Preferably, the number of the spiral jacking rod pieces is multiple, and the spiral jacking rod pieces are symmetrically arranged on two sides of the bridge pier in a group.

Preferably, the radial adjustable support of the close contact of beam-arch combination bridge curve lower chord holds in the palm power device still including locating the operation platform below just is used for supporting operation platform's triangular bracket, the lateral part of pier is equipped with pier shaft pre-buried bracket and pier shaft pre-buried steel sheet respectively, triangular bracket's lower part is fixed in on the pier shaft pre-buried bracket, triangular bracket's upper portion is fixed in on the pier shaft pre-buried steel sheet.

Preferably, the operation platform includes I-steel distribution beam, the double pin I-steel girder and the sand box of putting down that from top to bottom sets gradually, the sand box of putting down is located on the triangular bracket, the double pin I-steel girder is formed by two I-steels concatenation side by side.

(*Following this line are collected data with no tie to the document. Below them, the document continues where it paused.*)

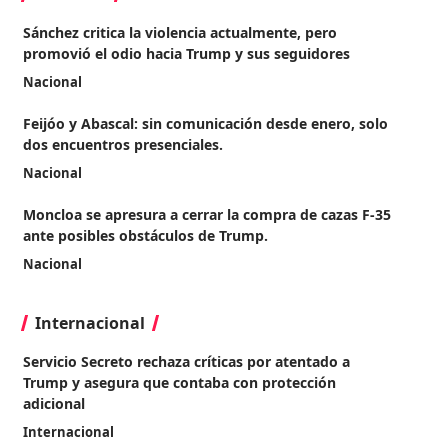
Sánchez critica la violencia actualmente, pero
promovió el odio hacia Trump y sus seguidores
Nacional
Feijóo y Abascal: sin comunicación desde enero, solo
dos encuentros presenciales.
Nacional
Moncloa se apresura a cerrar la compra de cazas F-35
ante posibles obstáculos de Trump.
Nacional
Internacional
Servicio Secreto rechaza críticas por atentado a
Trump y asegura que contaba con protección
adicional
Internacional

Preferably, the quantity of triangular brackets is many sets, and many sets two double-phase symmetry of triangular brackets is located the pier both sides, every the bottom of triangular brackets all is equipped with one the pre-buried bracket of pier shaft.

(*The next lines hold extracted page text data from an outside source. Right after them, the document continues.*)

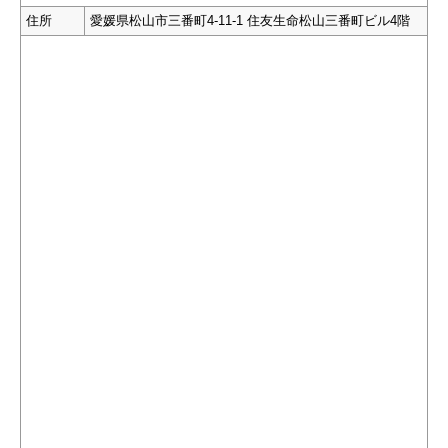
住所
愛媛県松山市三番町4-11-1 住友生命松山三番町ビル4階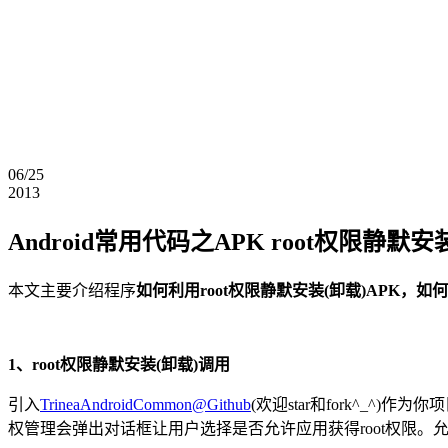
06/25
2013
Android常用代码之APK root权限静默安
本文主要介绍程序
如何利用root权限静默安装
(卸载)
APK，如
1、root权限静默安装
(卸载)
调用
引入
TrineaAndroidCommon@Github
(欢迎star和fork^_^)作为你项目
权管理会弹出对话框让用户选择是否允许应用获得root权限。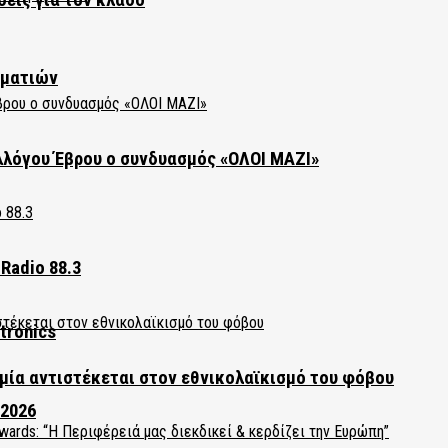
ηματιών
λλόγου Έβρου ο συνδυασμός «ΟΛΟΙ ΜΑΖΙ»
Radio 88.3
tronics
ία αντιστέκεται στον εθνικολαϊκισμό του φόβου
 2026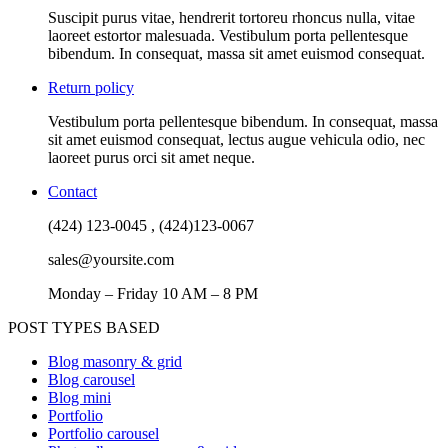
Suscipit purus vitae, hendrerit tortoreu rhoncus nulla, vitae
laoreet estortor malesuada. Vestibulum porta pellentesque
bibendum. In consequat, massa sit amet euismod consequat.
Return policy
Vestibulum porta pellentesque bibendum. In consequat, massa
sit amet euismod consequat, lectus augue vehicula odio, nec
laoreet purus orci sit amet neque.
Contact
(424) 123-0045 , (424)123-0067
sales@yoursite.com
Monday – Friday 10 AM – 8 PM
POST TYPES BASED
Blog masonry & grid
Blog carousel
Blog mini
Portfolio
Portfolio carousel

Preferably, the triangular bracket comprises a first right-angle rod, a second right-angle rod and an inclined strut which jointly enclose a triangle, and the first right-angle rod supports the drop frame sand box; the first right-angle rod is formed by splicing two I-shaped steels side by side.

Preferably, the lower string beam comprises two lower string beam No. 0 blocks which are respectively positioned on two sides of the pier and connected with the pier, and one side, far away from the pier, of each lower string beam No. 0 block is provided with a lower string beam No. 1 block.

Preferably, the top of the pier is provided with an upper chord girder, and the side wall of the pier between the lower chord girder and the upper chord girder is provided with an upper chord girder pier side bracket.

Preferably, the spiral jacking rod piece includes the intermediate lever and locates respectively the tip pole at intermediate lever both ends, be equipped with on the intermediate lever along radially running through the spiral hole above that, the tip pole with the intermediate lever screw thread links to each other, one the tip pole is kept away from the one end of intermediate lever with the work platform is articulated, another the tip pole is kept away from the one end of intermediate lever with curve dysmorphism template is articulated.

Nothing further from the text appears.